From gospel to Zulu, WOMAD captures world music
CNN's Steven Wright hits the WOMAD festival
July 30, 1999
Web posted at: 5:28 p.m. EDT (2128 GMT)
From Steve Wright
CNN WorldBeat Correspondent
READING, England (CNN) -- There aren't many places in which you'd expect to find the following gathered:
Gospel music from the Blind Boys of Alabama ...
Traditional Zulu dancing from Zimbabwe ...
A mix of Latin American music and rock from Bloque, a Colombian group that calls its music "psychotropical funk meets neurotic cumbia" ...
And a performance by one of Malaysia's most respected traditional dancers.
But that's just the kind of extraordinary mix that festivalgoers have come to expect from WOMAD, short for the World of Music, Arts and Dance. It's a festival born of an idea that Peter Gabriel and two friends had back in 1980. They loved and were greatly inspired by musical sounds from around the world. Their aim was to create an event that would give people the opportunity to discover and enjoy global sounds.
Some bands, including the Afro Celt Sound System, credit the festival with their success.
"We started the band, we launched the band at WOMAD four years ago," says Simon Emmerson of Afro Celt. "And if it wasn't for WOMAD, you wouldn't really have an Afro Celt Sound System.
"Just over there," he says, pointing to a performance space at the festival, "you have the Whirlygig, where they mix up dance music and techno. Just over there you've got the main stage. And the kind of combination of that -- that made us."

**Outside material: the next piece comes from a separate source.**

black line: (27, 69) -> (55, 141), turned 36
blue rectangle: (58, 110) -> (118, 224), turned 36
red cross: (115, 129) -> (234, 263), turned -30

The first WOMAD was held in England in 1982, long before the term "world music" had become a popular catch-phrase for record companies.
Since then, the festival has grown and spread to five continents. This year, there are WOMAD festivals slated for Australia, New Zealand, Singapore, Italy, the United States, South Africa and Spain, as well as Britain.
The artist lineups vary as the festival moves from country to country, but the concept remains the same -- to bring global sounds to an audience as varied as the music itself.